DISCLOSURE Technical Problem

The present invention is directed to providing a block device-based virtual storage service system and method that propose a fundamental solution to the risk of loss and infringement of information stored in device volumes, and propose a method of performing a volume snapshot backup excluding duplicated data according to users by assigning user-specific distribution nodes to the device volumes.

The present invention is also directed to providing a block device-based virtual storage service system and method capable of measuring the degree of imbalance in the amount of disk use according to volumes allocated to users, and reducing overhead by performing rebalancing according to the allocated volumes.

Technical Solution

One aspect of the present invention provides a block device-based virtual storage service system which is a virtual storage service system connected to at least one user terminal through a network comprising a web server configured to receive selection information including a virtual storage capacity necessary for a virtual storage service, the number of storage nodes, storage node types, a distribution method, and a selected storage node from the terminal when the terminal requests the virtual storage service; a control center server configured to exert control with reference to the selection information so that a virtual disk volume is generated; at least one storage node configured to generate the virtual disk volume according to the control of the control center server; and a database (DB) configured to store information of the storage nodes and virtual disk volume information of the user.

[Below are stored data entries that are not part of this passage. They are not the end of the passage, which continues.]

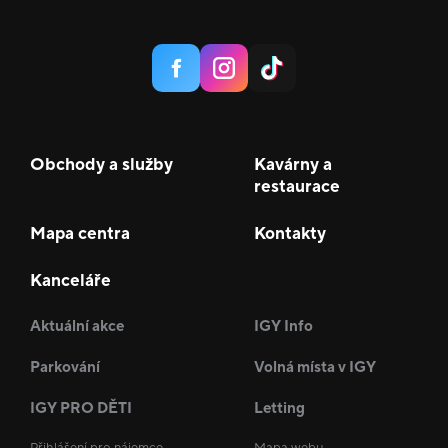
Obchody a služby
Kavárny a
restaurace
Mapa centra
Kontakty
Kanceláře
Aktuální akce
IGY Info
Parkování
Volná místa v IGY
IGY PRO DĚTI
Letting
Přihlášení pro nájemce
Mapa webu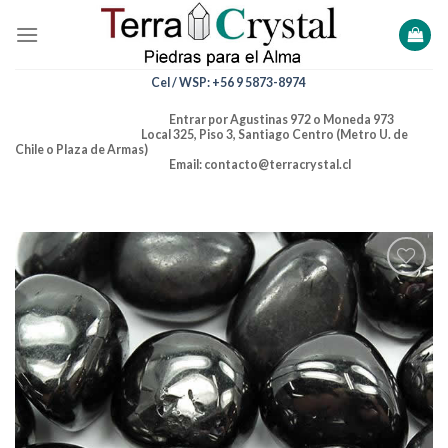
Skip
to
content
Cel / WSP: +56 9 5873-8974
Entrar por Agustinas 972 o Moneda 973
Local 325, Piso 3, Santiago Centro (Metro U. de
Chile o Plaza de Armas)
Email: contacto@terracrystal.cl
Añadir
a la
lista de
deseos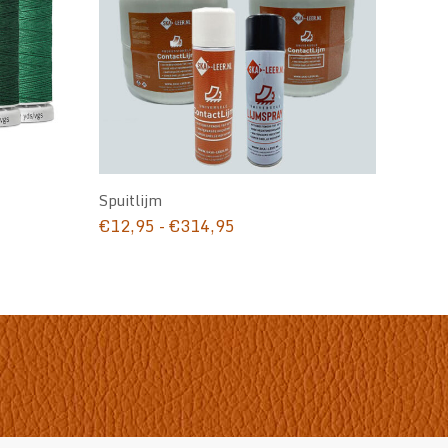
Spuitlijm
Prijsklasse:
€
12,95
-
€
314,95
€12,95
tot
€314,95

When the terminal requests the virtual storage service, the web server may request the terminal to input a necessary virtual storage capacity, storage node types to be generated, the number of storage nodes, and a distribution method. When the virtual storage capacity, the storage node types, the number of storage nodes, and the distribution method are input from the terminal, the web server may provide current storage node states to the terminal according to the virtual storage capacity, the storage node types, the number of storage nodes, and the distribution method. When the terminal selects the storage node to be used as a virtual storage in the node states, the web server may request the control center server to generate the virtual disk volume.

The control center server may control the selected storage node to generate the virtual disk volume by the request of the web server, and the selected storage node may generate the virtual disk volume.

Another aspect of the present invention provides a block device-based virtual storage service method which is a virtual storage service method connected to at least one terminal of a user through a network comprising: requesting, by the terminal, a virtual storage service from a web server; receiving, by the web server, selection information including a virtual storage capacity necessary for the virtual storage service, the number of storage nodes, storage node types, a distribution method, and a selected storage node from the terminal; controlling, by a control center server, the selected storage node to generate a virtual disk volume with reference to the selection information; and generating, by the selected storage node, the virtual disk volume according to the control of the control center server.

The method may further include storing, by the control center server, information of the generated virtual disk volume of the user in a DB.

The receiving of the selection information by the web server may comprise: when the terminal requests the virtual storage service, requesting the terminal to input a virtual storage capacity to be generated, storage node types, the number of storage nodes, and a distribution method; when the virtual storage capacity to be generated, the storage node types, the number of storage nodes, and the distribution method are input from the terminal, providing current storage node states to the terminal according to the virtual storage capacity to be generated, the storage node types, the number of storage nodes, and the distribution method; and when a storage node is selected in the node states by the terminal, requesting the control center server to generate the virtual disk volume.

Advantageous Effects

Exemplary embodiments of the present invention propose a fundamental solution to the risk of loss and infringement of information stored in device volumes, and make it possible to perform a volume snapshot backup excluding duplicated data according to users by assigning user-specific distribution nodes to the device volumes.

Also, it is possible to measure the degree of imbalance in the amount of disk use according to volumes allocated to users, and reduce overhead by performing rebalancing according to the allocated volumes.

DESCRIPTION OF DRAWINGS

FIG. 1 is a configuration diagram of a block device-based virtual storage service system according to an exemplary embodiment of the present invention.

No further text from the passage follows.